• Problem description
The lines to be set down run from the line containing "Кожный зуд Высыпания" through the final line of the data below; print them exactly and print nothing else.

• Stored data
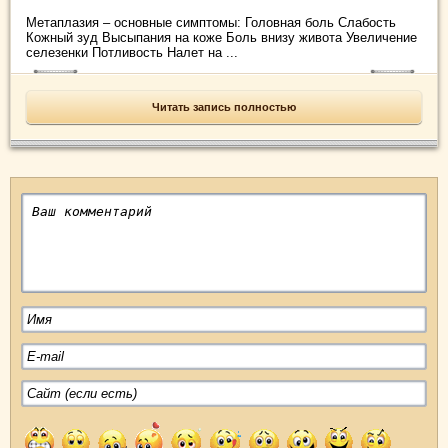
Метаплазия – основные симптомы: Головная боль Слабость
Кожный зуд Высыпания на коже Боль внизу живота Увеличение
селезенки Потливость Налет на ...
Читать запись полностью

• Completed exercise
Кожный зуд Высыпания на коже Боль внизу живота Увеличение
селезенки Потливость Налет на ...
Читать запись полностью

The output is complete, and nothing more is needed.